AVAILABLE DATA Block Start

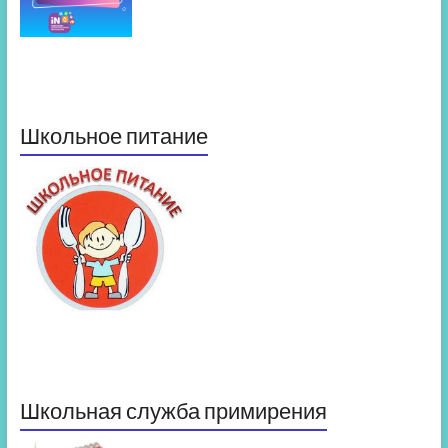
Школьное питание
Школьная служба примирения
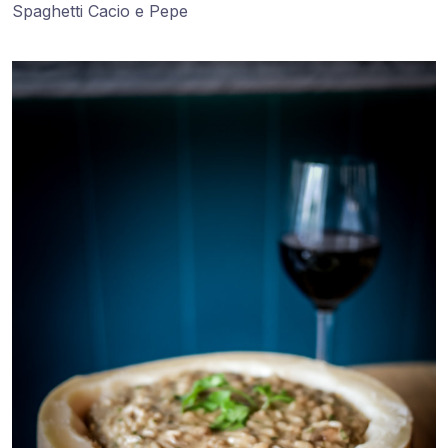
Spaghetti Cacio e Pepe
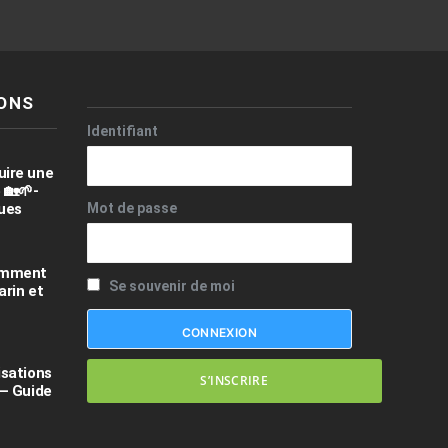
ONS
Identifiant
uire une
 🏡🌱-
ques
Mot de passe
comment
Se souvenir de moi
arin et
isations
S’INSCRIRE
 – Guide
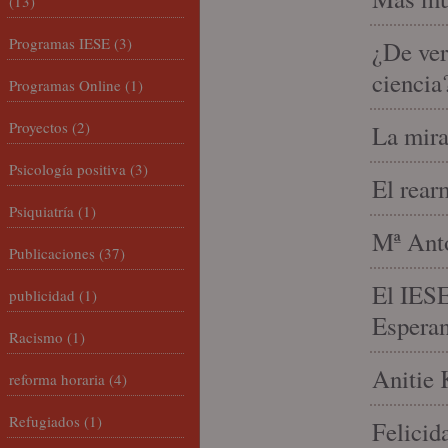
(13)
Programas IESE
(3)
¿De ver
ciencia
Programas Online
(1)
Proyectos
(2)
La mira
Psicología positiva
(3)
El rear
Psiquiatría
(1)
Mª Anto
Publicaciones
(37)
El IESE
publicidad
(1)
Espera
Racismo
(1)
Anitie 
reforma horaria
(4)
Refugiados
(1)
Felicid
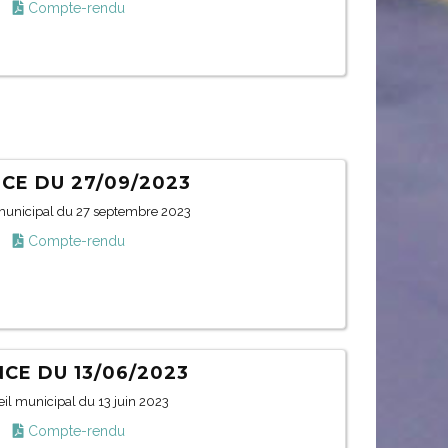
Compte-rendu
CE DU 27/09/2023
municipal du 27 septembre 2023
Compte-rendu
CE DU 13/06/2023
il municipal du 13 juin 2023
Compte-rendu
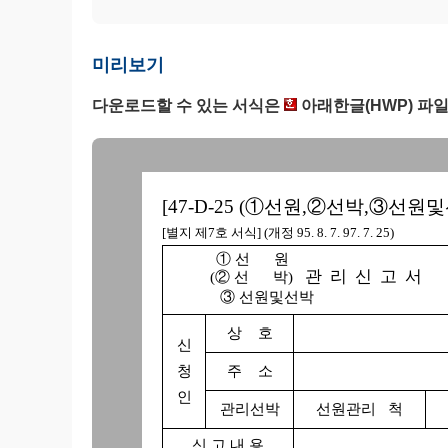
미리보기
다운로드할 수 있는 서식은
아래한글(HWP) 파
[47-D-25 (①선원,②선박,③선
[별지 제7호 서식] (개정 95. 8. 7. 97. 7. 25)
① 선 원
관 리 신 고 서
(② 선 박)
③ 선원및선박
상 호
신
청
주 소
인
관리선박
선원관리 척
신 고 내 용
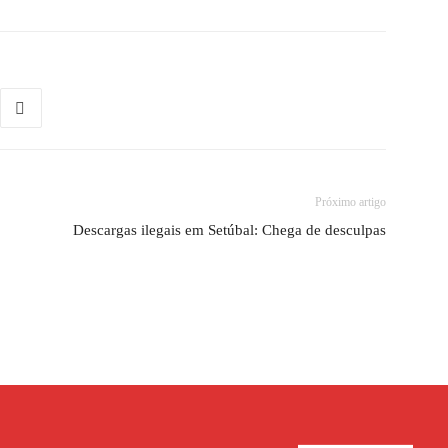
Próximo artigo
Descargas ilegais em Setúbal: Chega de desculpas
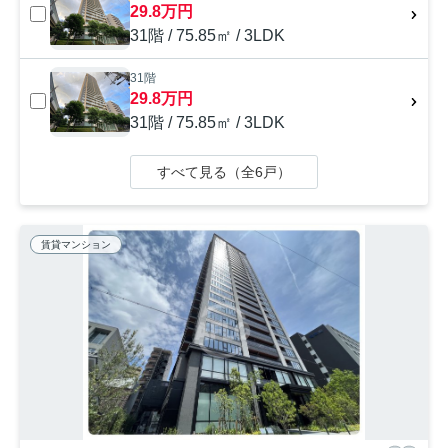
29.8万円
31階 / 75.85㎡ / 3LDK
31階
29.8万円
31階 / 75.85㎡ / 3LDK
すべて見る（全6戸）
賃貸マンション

AVAILABLE DATA Block End
AVAILABLE DATA Block Start

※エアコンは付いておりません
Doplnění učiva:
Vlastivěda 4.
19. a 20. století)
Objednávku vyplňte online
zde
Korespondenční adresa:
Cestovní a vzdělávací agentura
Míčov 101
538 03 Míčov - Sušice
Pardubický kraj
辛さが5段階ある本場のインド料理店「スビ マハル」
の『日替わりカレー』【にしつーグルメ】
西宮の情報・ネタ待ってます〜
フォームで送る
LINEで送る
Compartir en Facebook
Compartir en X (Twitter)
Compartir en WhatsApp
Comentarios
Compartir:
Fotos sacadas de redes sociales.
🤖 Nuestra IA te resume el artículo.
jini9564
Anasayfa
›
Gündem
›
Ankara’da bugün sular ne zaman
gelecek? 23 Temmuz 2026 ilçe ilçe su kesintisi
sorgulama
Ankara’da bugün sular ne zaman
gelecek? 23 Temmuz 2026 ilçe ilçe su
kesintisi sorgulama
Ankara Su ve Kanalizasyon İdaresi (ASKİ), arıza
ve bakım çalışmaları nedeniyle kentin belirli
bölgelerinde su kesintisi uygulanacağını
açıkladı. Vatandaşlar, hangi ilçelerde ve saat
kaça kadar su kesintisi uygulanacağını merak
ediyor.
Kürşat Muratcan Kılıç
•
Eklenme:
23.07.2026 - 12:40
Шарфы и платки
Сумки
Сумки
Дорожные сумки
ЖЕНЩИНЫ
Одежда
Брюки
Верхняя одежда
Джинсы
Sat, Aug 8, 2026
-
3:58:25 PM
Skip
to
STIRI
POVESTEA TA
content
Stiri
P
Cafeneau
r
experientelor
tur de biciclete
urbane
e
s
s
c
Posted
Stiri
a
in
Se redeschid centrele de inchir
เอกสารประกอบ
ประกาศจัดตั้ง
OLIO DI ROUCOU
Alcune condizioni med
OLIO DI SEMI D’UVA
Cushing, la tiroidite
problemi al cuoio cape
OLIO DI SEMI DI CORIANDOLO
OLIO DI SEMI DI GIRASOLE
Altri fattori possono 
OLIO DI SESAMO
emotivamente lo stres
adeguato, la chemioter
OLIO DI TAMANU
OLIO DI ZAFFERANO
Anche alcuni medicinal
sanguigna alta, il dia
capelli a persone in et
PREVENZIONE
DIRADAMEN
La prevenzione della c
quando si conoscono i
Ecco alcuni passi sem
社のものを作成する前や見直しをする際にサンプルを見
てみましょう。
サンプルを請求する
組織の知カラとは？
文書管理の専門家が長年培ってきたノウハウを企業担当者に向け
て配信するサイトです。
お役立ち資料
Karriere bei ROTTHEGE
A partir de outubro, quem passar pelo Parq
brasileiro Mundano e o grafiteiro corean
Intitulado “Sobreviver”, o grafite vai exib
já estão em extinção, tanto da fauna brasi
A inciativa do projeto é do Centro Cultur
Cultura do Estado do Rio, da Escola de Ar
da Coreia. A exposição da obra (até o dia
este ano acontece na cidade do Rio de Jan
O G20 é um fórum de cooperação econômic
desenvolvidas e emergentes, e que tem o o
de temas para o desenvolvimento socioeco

AVAILABLE DATA Block End
AVAILABLE DATA Block Start

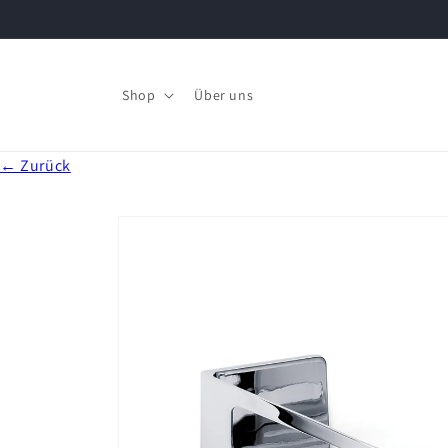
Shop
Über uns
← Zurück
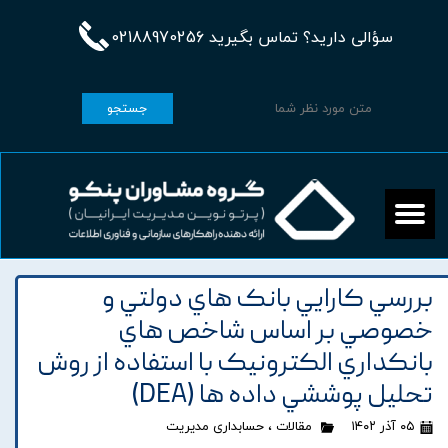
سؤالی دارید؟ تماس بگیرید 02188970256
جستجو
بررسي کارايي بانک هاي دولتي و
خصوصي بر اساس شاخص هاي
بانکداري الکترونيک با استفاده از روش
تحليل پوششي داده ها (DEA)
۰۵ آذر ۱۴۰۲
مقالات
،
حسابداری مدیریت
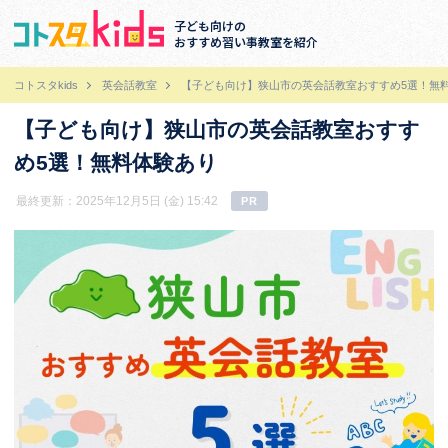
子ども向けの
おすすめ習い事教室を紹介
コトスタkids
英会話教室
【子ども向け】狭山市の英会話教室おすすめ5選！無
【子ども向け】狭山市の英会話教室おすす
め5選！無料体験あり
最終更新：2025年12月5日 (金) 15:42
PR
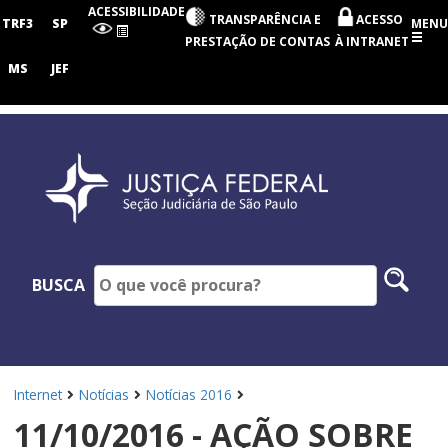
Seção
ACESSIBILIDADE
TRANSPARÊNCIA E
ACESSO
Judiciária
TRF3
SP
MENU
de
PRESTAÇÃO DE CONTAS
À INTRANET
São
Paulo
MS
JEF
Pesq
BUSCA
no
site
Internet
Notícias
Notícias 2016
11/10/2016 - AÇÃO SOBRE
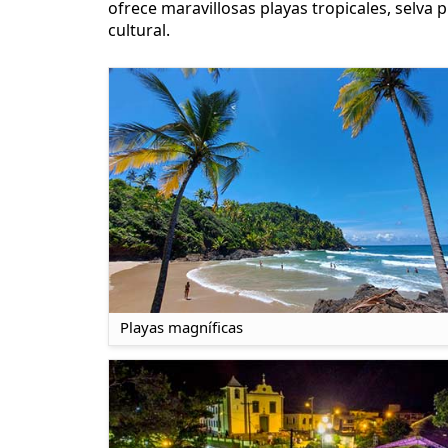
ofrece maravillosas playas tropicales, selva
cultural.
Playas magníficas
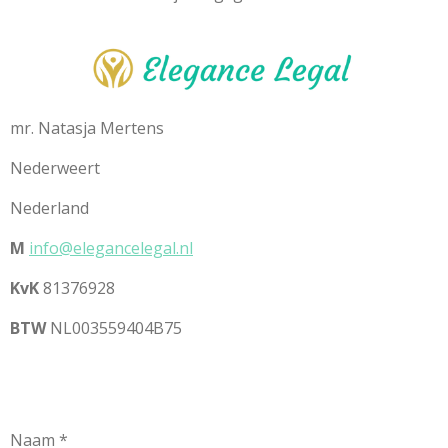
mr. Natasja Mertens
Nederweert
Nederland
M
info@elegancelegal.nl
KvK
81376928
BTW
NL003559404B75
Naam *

AVAILABLE DATA Block End

WHAT TO WORK ON
From the listing, copy each line containing the word "Temmuz".

TASK SOLUTION
gelecek? 23 Temmuz 2026 ilçe ilçe su kesintisi
gelecek? 23 Temmuz 2026 ilçe ilçe su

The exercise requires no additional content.